[Stored data entries]
--- START ---

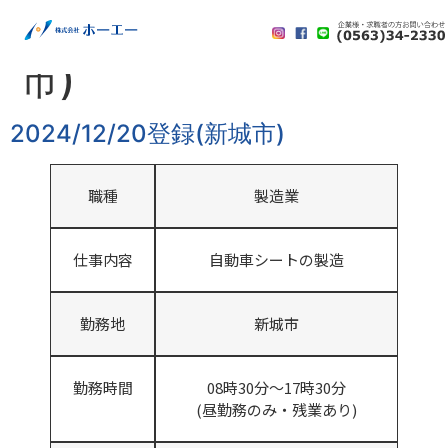
2024/12/20登録(新城
市)
2024/12/20登録(新城市)
職種
製造業
仕事内容
自動車シートの製造
勤務地
新城市
勤務時間
08時30分～17時30分
(昼勤務のみ・残業あり)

--- END ---

Work item: Transcribe every entry above exactly. Omit all pictures.

Result:
2024/12/20登録(新城
市)
2024/12/20登録(新城市)
職種
製造業
仕事内容
自動車シートの製造
勤務地
新城市
勤務時間
08時30分～17時30分
(昼勤務のみ・残業あり)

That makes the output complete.